The China Post news staff
TAIPEI, Taiwan — Premier Sean Chen yesterday defended his decision in relation to year-end bonuses for four state-run businesses amid protests from some of their employees. Chen said that Taiwan Power Company (Taipower) employees are not happy with the reduced bonuses, but the general public is equally unhappy, because people think that the employees do not deserve the sums. The premier said he approved the bonus proposal forwarded by the Economics Ministry, having taken all factors into consideration. He downgraded the performance for Taipower employees from Grade A to Grade B, while upholding the Grade A for the other three state-run businesses — CPC Corporation, Taiwan Water Corporation and Taiwan Sugar Corporation — as proposed by the ministry. The bonuses are based on the grades. But he still expressed appreciation for Taipower workers’ efficiency and performance, citing their work during typhoons. The downgrading has irked the power company’s labor union, which has threatened to impose an outage on Taiwan and sue the premier. The union has also demanded that the economics minister, Shih Yen-shiang, step down. Chen dismissed the threat of outage as only an “emotional” expression by “one” Taipower employee, adding that he believes Taipower employees understand that it is their responsibility to serve the public, which in turn appreciates their work.
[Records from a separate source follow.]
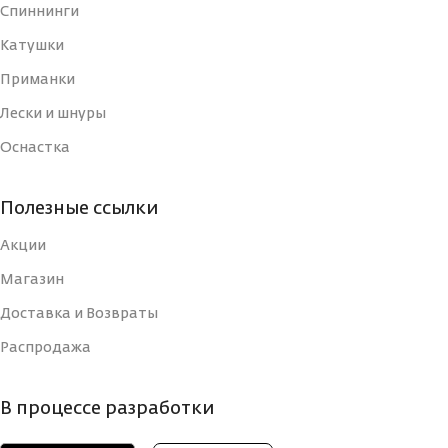
Спиннинги
ДЛИНА, СМ
ДЛИНА, СМ
7
3
Катушки
Приманки
ТИП
ТИП
Блесна
Блесна
Лески и шнуры
Оснастка
УПАКОВКА
УПАКОВКА
Блистер
Блистер
Полезные ссылки
СТРАНА-
СТРАНА-
Россия
Россия
ИЗГОТОВИТЕЛЬ
ИЗГОТОВИТЕЛЬ
Акции
Магазин
ВИД КРЮЧКА
ВИД КРЮЧКА
Тройной
Тройной
Доставка и Возвраты
Распродажа
РАЗМЕР КРЮЧКА, N
РАЗМЕР КРЮЧКА, N
10
14
В процессе разработки
РАЗМЕР, ММ
РАЗМЕР, ММ
70
30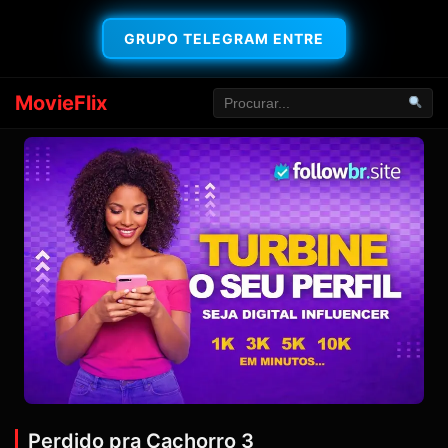
GRUPO TELEGRAM ENTRE
MovieFlix
Perdido pra Cachorro 3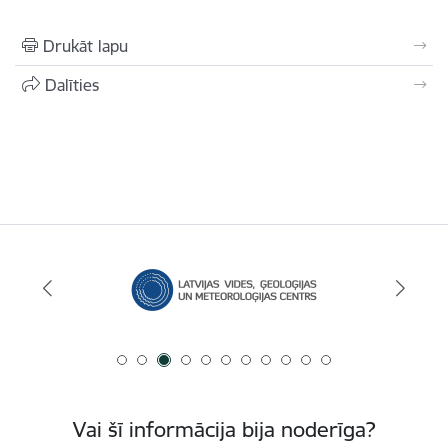
Drukāt lapu
Dalīties
Vai šī informācija bija noderīga?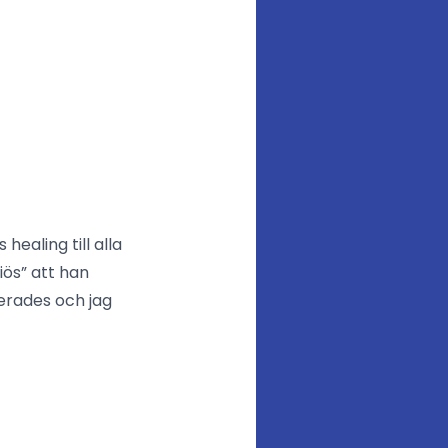
ealing till alla
iös” att han
derades och jag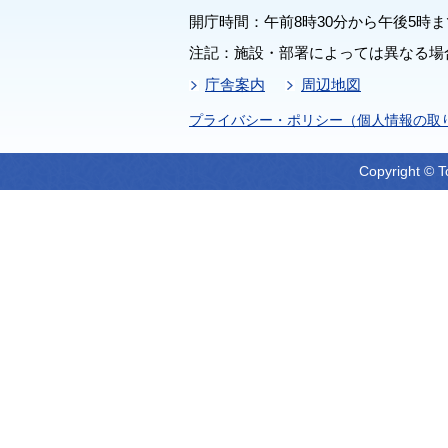
開庁時間：午前8時30分から午後5時ま
注記：施設・部署によっては異なる場
庁舎案内
周辺地図
プライバシー・ポリシー（個人情報の取
Copyright © T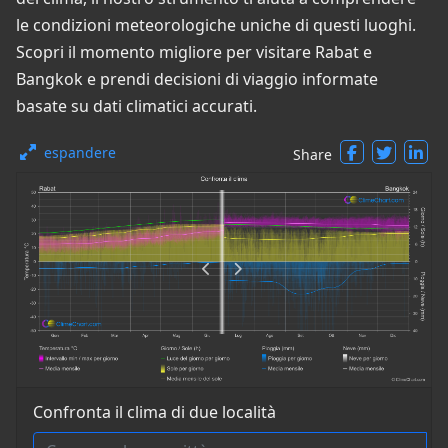
le condizioni meteorologiche uniche di questi luoghi.
Scopri il momento migliore per visitare Rabat e
Bangkok e prendi decisioni di viaggio informate
basate su dati climatici accurati.
espandere
Share
Confronta il clima di due località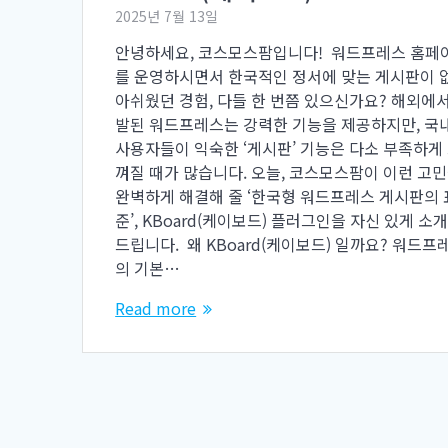
2025년 7월 13일
안녕하세요, 코스모스팜입니다! ​ 워드프레스 홈페
를 운영하시면서 한국적인 정서에 맞는 게시판이 
아쉬웠던 경험, 다들 한 번쯤 있으신가요? 해외에서
발된 워드프레스는 강력한 기능을 제공하지만, 국
사용자들이 익숙한 ‘게시판’ 기능은 다소 부족하게
껴질 때가 많습니다. 오늘, 코스모스팜이 이런 고
완벽하게 해결해 줄 ‘한국형 워드프레스 게시판의 
준’, KBoard(케이보드) 플러그인을 자신 있게 소
드립니다. ​ 왜 KBoard(케이보드) 일까요? 워드프
의 기본…
Read more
Currently, employees of state-run businesses can get maximum year-end bonuses amounting to 4.6 months of their salaries, depending on their performance. Chen’s decision means that CPC, Taiwan Water and Taiwan Sugar employees may receive maximum bonuses, while their Taipower counterparts may not.
Chen has received criticism form the public for approving the bonuses, particularly those for Taipower and the oil company CPC, both of which have been losing huge sums of money. The government last year raised oil and electricity prices in order to save them from going bankrupt. But Taipower and CPC employees claim that the companies’ losses have been the result of burdens from implementing government policies, such as freezing gasoline prices while international oil prices soared. Observers said that the issues must be looked at objectively in order to find a solution. Yen Chia-yen, a researcher at the Taiwan Institute of Economic Research, said that each state-run business has to be looked at individually, and it is particularly so for Taipower, which is a monopoly. He said that there are many problems with Taipower’s management, but these problems won’t be solved in one go. He expressed the worry that if reform takes place too fast, it will affect Taiwan’s power supply and in turn Taiwan’s economy. Liang Chi-yuan, a researcher at the Chung-Hua Institution for Economic Research, said Taipower and CPC have incurred huge losses due to the implementation of government policies designed to stabilize prices. Liang noted that the government should not have frozen oil and electricity prices in the first place.